Whoever owns the package owns the operator’s Claude Desktop session: read every prompt, inject responses, exfiltrate clipboard via tool calls, write to disk via Claude’s built-in Filesystem tool surface, etc.

Why the surface persists

The npm registry permits anyone to register an unclaimed name. The MCP protocol specifies no signature or trust mechanism for command invocations. Claude Desktop reads claude_desktop_config.json and runs the listed commands without prompting the user for consent on each new MCP server. npx -y is the path-of-least-resistance install pattern repeated across community tutorials.

These four design choices compose into a typosquat-by-default architecture for any unclaimed package name that appears in a sufficiently-trafficked tutorial.

Recommendation

Two parties should act:

  1. Ollama should claim mcp-server-ollama, @ollama/mcp-server, and similar Ollama-namespaced MCP names with placeholder packages that loudly warn on invocation and direct the user to either the legitimate community bridge of choice (ollama-mcp-server or mcp-ollama) or to the gateway-mode flow that doesn’t require an MCP bridge at all.

  2. Anthropic should harden Claude Desktop’s MCP-launch path:

    • Warn on first execution of any new mcpServers[*].command entry, naming the package and the registry it’d resolve from.
    • Surface npx -y invocations specifically as “downloading and executing arbitrary code from npm; confirm?”.
    • Optionally maintain a mcpServers allow-list of known-safe packages that bypass the warning.

The third party (NuClide) will not register the unclaimed names. Speculatively claiming names creates registry pollution and shifts the failure mode from “silent 404” to “third-party-controlled placeholder”, neither of which is the right end-state. The right end-state is vendor-side fixes from the two parties above.

Finding 3: Issue #16005 is misframed

The reporter cites:

ollama launch claude-desktop writes a configuration that references a non-existent npm package, causing the Claude Desktop integration to fail silently.

The v0.23.1 source does not write mcpServers entries at all (888 lines of claude_desktop.go have zero references to mcp, npx, mcpServers, or npm in any form). The config-writer (writeClaudeDesktopGatewayProfile) sets inferenceProvider, inferenceGatewayBaseUrl, inferenceGatewayApiKey, inferenceGatewayAuthScheme, and disableDeploymentModeChooser, then writes back via writeClaudeDesktopJSON. That writer reads the existing config (readClaudeDesktopJSONAllowMissing), updates the keys it manages, and re-serializes. Keys it does not manage are preserved as-is.

The most consistent explanation for what the reporter saw is that they had previously followed a tutorial that wrote an mcpServers.ollama entry pointing at mcp-server-ollama. When they then ran ollama launch claude-desktop, Ollama’s writer added the gateway keys and preserved the mcpServers entry the user already had. The reporter, on inspecting the post-launch config and finding mcp-server-ollama in it, attributed authorship to the most recent writer (Ollama). The actual authorship is whichever tutorial they followed earlier.

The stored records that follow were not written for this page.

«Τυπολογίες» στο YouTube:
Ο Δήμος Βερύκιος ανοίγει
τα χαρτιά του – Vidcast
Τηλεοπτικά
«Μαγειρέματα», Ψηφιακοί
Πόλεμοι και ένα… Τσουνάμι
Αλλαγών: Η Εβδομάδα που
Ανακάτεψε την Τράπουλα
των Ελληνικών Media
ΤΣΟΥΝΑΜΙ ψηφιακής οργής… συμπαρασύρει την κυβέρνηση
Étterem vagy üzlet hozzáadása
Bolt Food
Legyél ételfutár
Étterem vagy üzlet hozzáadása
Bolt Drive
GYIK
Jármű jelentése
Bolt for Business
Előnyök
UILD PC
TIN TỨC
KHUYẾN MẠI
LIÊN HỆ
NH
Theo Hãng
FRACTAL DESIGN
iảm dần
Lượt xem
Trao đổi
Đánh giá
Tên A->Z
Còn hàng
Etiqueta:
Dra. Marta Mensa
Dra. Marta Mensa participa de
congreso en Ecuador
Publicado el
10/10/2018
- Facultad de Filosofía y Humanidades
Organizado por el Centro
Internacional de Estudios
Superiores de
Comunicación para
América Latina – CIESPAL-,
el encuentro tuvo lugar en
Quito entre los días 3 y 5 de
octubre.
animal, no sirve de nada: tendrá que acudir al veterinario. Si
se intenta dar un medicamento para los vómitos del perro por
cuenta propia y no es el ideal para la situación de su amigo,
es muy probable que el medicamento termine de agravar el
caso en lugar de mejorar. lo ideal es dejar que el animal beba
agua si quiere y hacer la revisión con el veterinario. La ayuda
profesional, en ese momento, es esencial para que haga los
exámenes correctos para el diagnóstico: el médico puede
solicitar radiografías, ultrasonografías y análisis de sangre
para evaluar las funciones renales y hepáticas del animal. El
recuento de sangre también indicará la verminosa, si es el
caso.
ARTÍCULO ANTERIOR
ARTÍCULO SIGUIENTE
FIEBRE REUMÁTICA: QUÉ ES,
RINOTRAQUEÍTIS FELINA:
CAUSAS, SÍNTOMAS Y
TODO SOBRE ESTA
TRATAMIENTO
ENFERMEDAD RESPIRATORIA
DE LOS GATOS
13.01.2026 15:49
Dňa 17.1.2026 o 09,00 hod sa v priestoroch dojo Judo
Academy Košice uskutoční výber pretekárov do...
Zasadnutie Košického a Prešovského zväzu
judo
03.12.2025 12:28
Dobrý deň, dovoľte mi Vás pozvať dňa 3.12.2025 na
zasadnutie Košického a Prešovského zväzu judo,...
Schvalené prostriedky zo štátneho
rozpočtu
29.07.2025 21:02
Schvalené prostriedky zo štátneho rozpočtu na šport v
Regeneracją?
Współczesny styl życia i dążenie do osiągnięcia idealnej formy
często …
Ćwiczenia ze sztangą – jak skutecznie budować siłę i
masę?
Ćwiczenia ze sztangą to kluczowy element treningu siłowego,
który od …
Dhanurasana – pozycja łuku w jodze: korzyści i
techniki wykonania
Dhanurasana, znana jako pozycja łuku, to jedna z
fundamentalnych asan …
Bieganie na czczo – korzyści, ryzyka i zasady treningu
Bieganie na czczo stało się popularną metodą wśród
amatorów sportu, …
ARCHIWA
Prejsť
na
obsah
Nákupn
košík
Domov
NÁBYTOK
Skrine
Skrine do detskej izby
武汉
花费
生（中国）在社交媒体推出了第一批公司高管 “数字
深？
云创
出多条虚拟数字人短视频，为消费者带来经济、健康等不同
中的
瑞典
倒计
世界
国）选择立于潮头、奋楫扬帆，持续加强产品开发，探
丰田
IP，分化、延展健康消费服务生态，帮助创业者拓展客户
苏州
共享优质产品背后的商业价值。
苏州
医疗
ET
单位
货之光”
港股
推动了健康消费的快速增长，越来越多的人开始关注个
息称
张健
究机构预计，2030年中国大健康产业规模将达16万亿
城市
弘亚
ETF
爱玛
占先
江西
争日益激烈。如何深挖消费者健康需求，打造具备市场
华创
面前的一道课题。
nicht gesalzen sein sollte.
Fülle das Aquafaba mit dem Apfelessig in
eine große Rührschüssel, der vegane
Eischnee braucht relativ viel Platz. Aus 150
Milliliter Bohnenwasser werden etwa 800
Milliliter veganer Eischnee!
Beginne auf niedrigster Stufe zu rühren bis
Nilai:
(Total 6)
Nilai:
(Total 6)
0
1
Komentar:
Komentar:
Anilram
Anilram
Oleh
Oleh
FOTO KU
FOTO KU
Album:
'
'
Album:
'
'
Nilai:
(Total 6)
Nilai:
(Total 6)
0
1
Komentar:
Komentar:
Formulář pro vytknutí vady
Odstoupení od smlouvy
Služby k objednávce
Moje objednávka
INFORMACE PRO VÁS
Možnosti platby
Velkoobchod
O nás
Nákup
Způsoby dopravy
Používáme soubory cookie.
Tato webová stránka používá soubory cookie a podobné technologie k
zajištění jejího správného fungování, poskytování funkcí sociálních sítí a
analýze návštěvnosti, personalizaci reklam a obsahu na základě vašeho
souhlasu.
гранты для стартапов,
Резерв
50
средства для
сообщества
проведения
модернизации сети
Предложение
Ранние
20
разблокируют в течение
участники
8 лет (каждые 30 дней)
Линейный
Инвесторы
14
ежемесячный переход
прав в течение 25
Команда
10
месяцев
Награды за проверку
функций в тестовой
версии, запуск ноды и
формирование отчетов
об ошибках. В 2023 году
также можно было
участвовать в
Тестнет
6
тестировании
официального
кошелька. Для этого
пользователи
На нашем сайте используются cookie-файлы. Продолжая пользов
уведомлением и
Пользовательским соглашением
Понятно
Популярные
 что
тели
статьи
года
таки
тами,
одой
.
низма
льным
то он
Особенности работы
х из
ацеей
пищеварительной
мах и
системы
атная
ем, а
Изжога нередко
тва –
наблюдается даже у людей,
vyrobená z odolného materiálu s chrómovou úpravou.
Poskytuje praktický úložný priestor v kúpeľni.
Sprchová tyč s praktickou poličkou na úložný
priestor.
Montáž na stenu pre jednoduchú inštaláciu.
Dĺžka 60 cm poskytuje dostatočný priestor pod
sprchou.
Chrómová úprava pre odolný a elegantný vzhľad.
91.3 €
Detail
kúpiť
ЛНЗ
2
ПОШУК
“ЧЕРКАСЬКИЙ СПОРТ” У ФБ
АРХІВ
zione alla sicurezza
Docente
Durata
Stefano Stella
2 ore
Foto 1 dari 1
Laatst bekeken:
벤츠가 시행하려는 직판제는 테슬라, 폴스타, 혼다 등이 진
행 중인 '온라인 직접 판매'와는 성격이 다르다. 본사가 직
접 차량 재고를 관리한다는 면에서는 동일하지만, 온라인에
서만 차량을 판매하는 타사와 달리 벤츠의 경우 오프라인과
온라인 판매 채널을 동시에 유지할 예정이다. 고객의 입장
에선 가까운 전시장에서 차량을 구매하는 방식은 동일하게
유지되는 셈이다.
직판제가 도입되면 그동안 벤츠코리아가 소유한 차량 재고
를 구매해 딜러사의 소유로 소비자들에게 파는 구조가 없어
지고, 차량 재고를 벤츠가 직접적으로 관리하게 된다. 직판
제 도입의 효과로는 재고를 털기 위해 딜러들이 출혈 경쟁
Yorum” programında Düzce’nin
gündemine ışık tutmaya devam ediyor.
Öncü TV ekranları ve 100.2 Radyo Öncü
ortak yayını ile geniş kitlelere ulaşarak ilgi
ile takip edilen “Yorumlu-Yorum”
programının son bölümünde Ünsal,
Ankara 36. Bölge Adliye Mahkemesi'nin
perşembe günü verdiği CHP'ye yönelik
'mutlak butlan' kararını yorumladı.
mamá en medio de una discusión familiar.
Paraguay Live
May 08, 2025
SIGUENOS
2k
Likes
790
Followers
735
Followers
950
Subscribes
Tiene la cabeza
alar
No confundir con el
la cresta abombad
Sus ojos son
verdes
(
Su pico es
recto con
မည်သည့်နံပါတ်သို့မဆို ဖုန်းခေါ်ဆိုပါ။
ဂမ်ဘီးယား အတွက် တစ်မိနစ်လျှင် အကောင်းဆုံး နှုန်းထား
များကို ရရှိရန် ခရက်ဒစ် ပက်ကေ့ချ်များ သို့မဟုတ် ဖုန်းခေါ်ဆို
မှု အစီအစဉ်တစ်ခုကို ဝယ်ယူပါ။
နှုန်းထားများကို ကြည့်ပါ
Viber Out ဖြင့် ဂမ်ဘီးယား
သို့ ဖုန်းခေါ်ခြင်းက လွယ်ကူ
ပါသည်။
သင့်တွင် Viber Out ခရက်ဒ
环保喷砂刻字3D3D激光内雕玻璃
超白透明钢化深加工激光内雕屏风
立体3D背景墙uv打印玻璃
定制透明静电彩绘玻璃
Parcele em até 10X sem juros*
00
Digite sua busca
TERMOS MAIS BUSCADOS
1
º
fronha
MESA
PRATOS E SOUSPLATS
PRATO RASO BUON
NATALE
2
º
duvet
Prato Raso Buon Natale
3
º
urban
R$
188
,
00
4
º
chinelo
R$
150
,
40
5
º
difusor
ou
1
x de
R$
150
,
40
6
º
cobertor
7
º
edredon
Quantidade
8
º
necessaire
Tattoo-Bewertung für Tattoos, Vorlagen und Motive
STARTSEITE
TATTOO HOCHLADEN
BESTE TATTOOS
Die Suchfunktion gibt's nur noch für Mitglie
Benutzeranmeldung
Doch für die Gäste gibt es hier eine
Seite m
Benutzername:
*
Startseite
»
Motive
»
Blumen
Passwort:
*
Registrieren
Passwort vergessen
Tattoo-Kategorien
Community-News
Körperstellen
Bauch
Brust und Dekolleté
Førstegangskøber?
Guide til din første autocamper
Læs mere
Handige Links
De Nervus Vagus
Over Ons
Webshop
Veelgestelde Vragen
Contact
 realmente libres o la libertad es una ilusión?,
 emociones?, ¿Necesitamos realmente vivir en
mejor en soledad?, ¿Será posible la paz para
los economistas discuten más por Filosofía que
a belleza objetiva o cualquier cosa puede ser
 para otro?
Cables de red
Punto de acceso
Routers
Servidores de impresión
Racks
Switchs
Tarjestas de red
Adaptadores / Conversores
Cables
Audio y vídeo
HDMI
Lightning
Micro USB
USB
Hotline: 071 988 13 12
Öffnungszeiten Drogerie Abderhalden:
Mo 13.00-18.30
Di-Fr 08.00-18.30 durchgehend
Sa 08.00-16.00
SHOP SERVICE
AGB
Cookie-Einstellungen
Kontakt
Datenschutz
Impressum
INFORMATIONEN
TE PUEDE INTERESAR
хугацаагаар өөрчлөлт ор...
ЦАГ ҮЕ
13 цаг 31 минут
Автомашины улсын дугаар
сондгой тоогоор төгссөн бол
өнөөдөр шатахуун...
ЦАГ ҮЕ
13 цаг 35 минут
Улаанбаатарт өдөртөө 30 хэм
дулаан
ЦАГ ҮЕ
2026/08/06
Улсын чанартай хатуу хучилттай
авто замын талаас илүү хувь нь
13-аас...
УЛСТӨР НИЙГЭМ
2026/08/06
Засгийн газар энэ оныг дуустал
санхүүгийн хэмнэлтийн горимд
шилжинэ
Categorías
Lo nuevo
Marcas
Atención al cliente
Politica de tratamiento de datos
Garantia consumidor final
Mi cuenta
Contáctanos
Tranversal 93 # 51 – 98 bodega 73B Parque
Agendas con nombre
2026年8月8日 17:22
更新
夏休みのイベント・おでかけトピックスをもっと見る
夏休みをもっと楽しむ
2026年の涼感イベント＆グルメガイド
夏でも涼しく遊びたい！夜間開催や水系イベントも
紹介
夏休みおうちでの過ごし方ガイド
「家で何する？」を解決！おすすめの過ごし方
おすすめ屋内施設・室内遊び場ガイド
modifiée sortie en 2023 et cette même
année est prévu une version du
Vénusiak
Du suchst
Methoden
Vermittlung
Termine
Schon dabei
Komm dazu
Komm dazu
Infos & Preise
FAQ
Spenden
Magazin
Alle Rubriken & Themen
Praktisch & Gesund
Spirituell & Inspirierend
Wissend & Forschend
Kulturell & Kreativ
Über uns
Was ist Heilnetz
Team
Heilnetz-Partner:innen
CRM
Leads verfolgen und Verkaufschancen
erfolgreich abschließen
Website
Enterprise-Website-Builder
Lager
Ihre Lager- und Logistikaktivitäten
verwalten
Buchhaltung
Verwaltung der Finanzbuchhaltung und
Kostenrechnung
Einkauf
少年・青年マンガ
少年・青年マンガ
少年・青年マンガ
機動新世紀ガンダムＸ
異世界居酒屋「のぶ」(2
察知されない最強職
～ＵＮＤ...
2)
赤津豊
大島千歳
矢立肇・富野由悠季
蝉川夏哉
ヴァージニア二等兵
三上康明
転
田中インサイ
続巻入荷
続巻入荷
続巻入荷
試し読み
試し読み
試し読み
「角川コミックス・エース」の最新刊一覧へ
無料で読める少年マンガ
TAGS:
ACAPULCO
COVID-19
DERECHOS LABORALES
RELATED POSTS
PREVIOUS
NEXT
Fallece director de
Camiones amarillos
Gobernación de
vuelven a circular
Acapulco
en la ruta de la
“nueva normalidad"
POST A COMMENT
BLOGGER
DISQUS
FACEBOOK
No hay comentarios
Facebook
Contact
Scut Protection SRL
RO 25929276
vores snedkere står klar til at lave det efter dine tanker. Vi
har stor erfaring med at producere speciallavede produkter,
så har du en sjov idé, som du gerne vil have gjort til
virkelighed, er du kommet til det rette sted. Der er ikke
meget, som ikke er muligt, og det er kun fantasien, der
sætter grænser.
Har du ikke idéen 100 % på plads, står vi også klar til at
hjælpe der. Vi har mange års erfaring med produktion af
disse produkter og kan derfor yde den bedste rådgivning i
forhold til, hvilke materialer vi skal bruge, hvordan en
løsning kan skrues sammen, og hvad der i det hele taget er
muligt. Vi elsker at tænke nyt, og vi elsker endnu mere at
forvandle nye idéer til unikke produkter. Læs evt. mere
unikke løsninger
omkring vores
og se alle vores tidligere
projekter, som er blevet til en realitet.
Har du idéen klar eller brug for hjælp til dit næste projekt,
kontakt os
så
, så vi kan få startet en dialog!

This is a misattribution attack surface: when a config-mutator preserves keys it doesn’t manage, downstream users may credit the mutator with content the mutator only failed to remove. From a security-research perspective the surface is benign (the user authored the bad key themselves), but from a product-trust perspective it is corrosive (the vendor inherits blame for community-tutorial pollution).

Recommendation

Ollama’s launcher should treat unrecognized top-level keys in claude_desktop_config.json as out-of-scope and either:

  • Leave them alone (current behavior) and print a warning during the launch flow listing any such keys it found, so the user is aware that they exist and weren’t authored by Ollama.
  • Or migrate to a --profile style where Ollama writes a separate file (Claude Desktop-3p/claude_desktop_config.json is already partially this) and never touches the user’s primary config at all.

The first option is one fmt.Println + a json.Decode pass; the second already exists for the third-party profile and could be expanded.

Methodology Insight #11

Source code is authoritative; bug reports are framing. When a bug report claims that a vendor wrote X to a config, verify against the vendor’s source repository and current release tag before accepting the framing. Config mutators that preserve keys they don’t manage are a misattribution attack surface; the right verification path is grep on the actual writer function, not cat on the post-mutation config.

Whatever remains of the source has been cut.